The giant catfish was just about the last thing I expected to catch that February afternoon, but it reinforced one of the best things about fishing: you simply never know what’s going to happen next.

It reminded me of an afternoon last summer, when I was fishing for sheepshead. We had run through out shrimp and my buddies had caught their fish, but the target species had not hit on my line. I’d caught trout, flounder, grunts, puffer fish, lizard fish – just about everything except for a sheepshead.  Now, with the shrimp gone, all we had left for bait was a bag of smelly old crab bits that had been frozen, thawed, and refrozen. I had brought them along as a back-up bait, thinking they’d just get tossed over the side at the end of the day.  With more than a little desperation I held my nose (WHEW!) and threaded a chunk on my hook for one last try. And wouldn’t ya know it – bam!

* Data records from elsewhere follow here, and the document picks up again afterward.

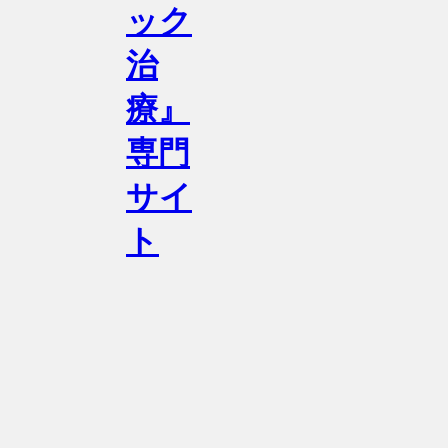
ック
治
療』
専門
サイ
ト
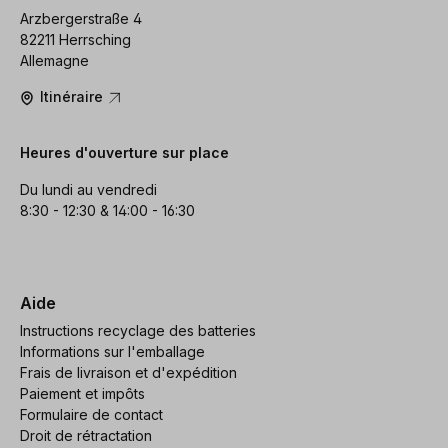
Arzbergerstraße 4
82211 Herrsching
Allemagne
Itinéraire
Heures d'ouverture sur place
Du lundi au vendredi
8:30 - 12:30 & 14:00 - 16:30
Aide
Instructions recyclage des batteries
Informations sur l'emballage
Frais de livraison et d'expédition
Paiement et impôts
Formulaire de contact
Droit de rétractation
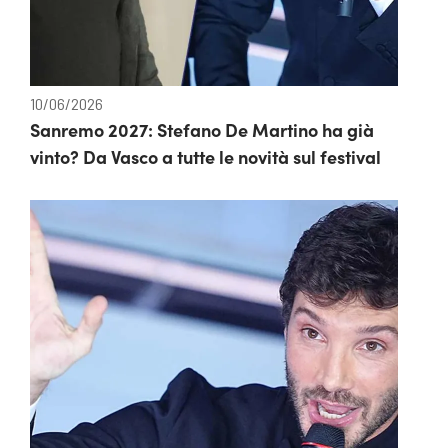
10/06/2026
Sanremo 2027: Stefano De Martino ha già
vinto? Da Vasco a tutte le novità sul festival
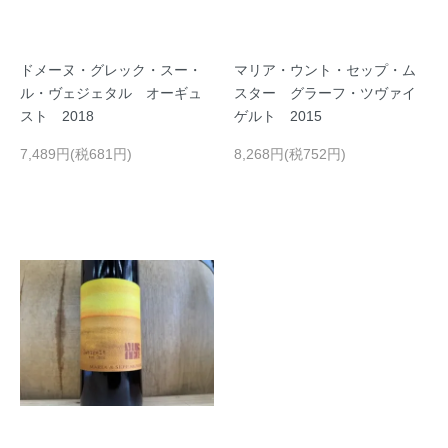
ドメーヌ・グレック・スー・
マリア・ウント・セップ・ム
ル・ヴェジェタル オーギュ
スター グラーフ・ツヴァイ
スト 2018
ゲルト 2015
7,489円(税681円)
8,268円(税752円)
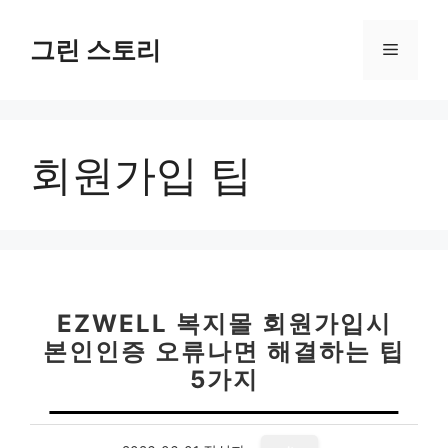
컨
텐
그린 스토리
메
츠
로
뉴
건
너
회원가입 팁
뛰
기
EZWELL 복지몰 회원가입시
본인인증 오류나면 해결하는 팁
5가지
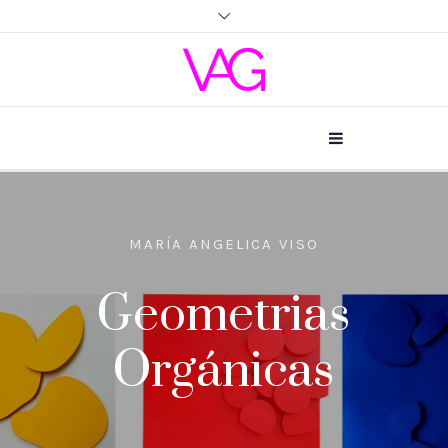
MARÍA ANGELICA VISO
Geometrias
Orgánicas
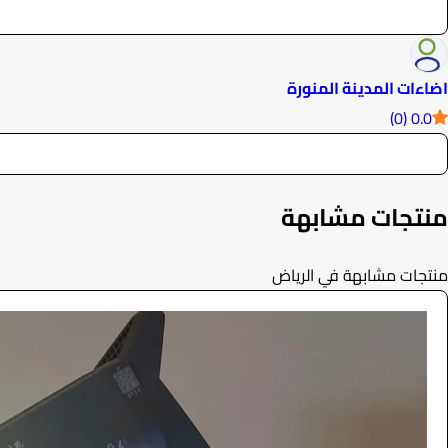
اضاءات المدينة المنورة
0.0 (0)
منتجات مشابهة
منتجات مشابهة في الرياض
اضاءة تصوير ثنائية اللون ٢٠٠ واط
التصوير والكاميرات
130.9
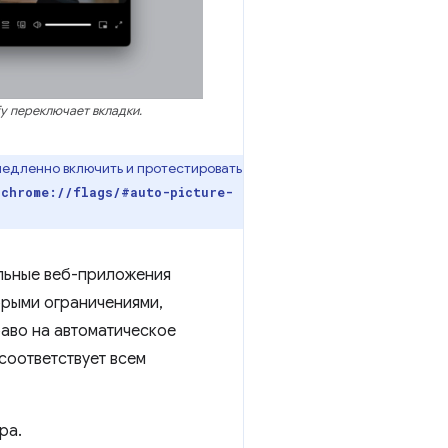
fy переключает вкладки.
медленно включить и протестировать
а
chrome://flags/#auto-picture-
льные веб-приложения
орыми ограничениями,
аво на автоматическое
соответствует всем
ра.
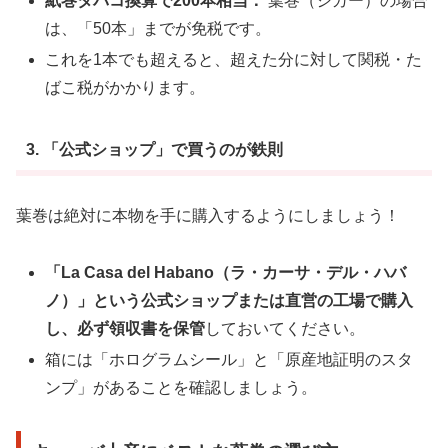
紙巻タバコ換算で200本相当：
葉巻（シガー）の場合
は、「50本」までが免税です。
これを1本でも超えると、超えた分に対して関税・た
ばこ税がかかります。
3. 「公式ショップ」で買うのが鉄則
葉巻は絶対に本物を手に購入するようにしましょう！
「La Casa del Habano（
ラ・カーサ・デル・ハバ
ノ
）」という公式ショップまたは直営の工場で購入
し、必ず領収書を保管
しておいてください。
箱には「ホログラムシール」と「原産地証明のスタ
ンプ」があることを確認しましょう。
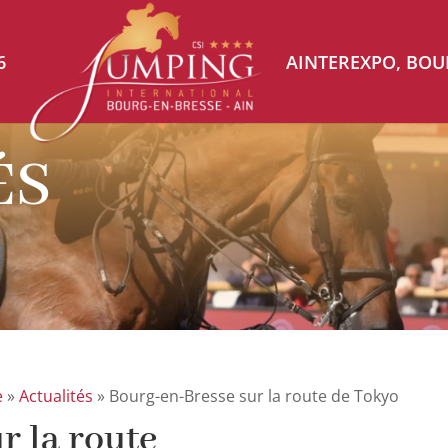
6
AINTEREXPO, BOU
ÉS
e
»
Actualités
»
Bourg-en-Bresse sur la route de Tokyo
r la route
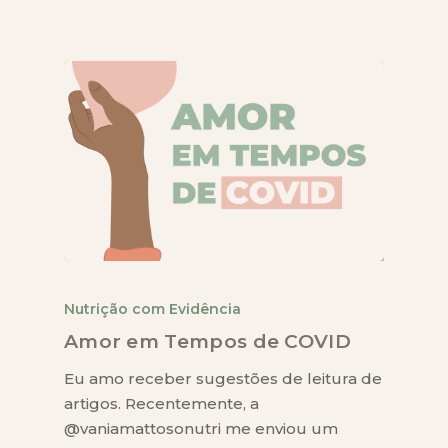
Nutrição com Evidência
Amor em Tempos de COVID
Eu amo receber sugestões de leitura de
artigos. Recentemente, a
@vaniamattosonutri me enviou um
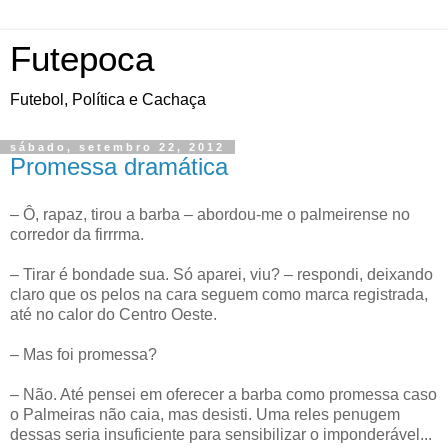
Futepoca
Futebol, Política e Cachaça
sábado, setembro 22, 2012
Promessa dramática
– Ô, rapaz, tirou a barba – abordou-me o palmeirense no
corredor da firrrma.
– Tirar é bondade sua. Só aparei, viu? – respondi, deixando
claro que os pelos na cara seguem como marca registrada,
até no calor do Centro Oeste.
– Mas foi promessa?
– Não. Até pensei em oferecer a barba como promessa caso
o Palmeiras não caia, mas desisti. Uma reles penugem
dessas seria insuficiente para sensibilizar o imponderável...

Another day years ago we made a long run to deep water to fish for golden tilefish. Tunas had been completely absent that season, and we spent most of our time offshore filling the cooler by deep-dropping. This particular afternoon one of our deep drop lines suddenly went slack. Believing it had been cut off by a shark I started reeling in slack. A solid five minutes later the slack line suddenly came tight, and the rod bent over. When I finally battled the fish up close we looked over the side and saw a yellowfin tuna in the 50 pound class. It had eaten a chunk of squid on a bottom rig 830 feet down, then swam up through the water column with a four-pound weight in tow. We gaffed that fish, swung it over the side, and celebrated for hours. You just never know… and that’s the beauty of fishing.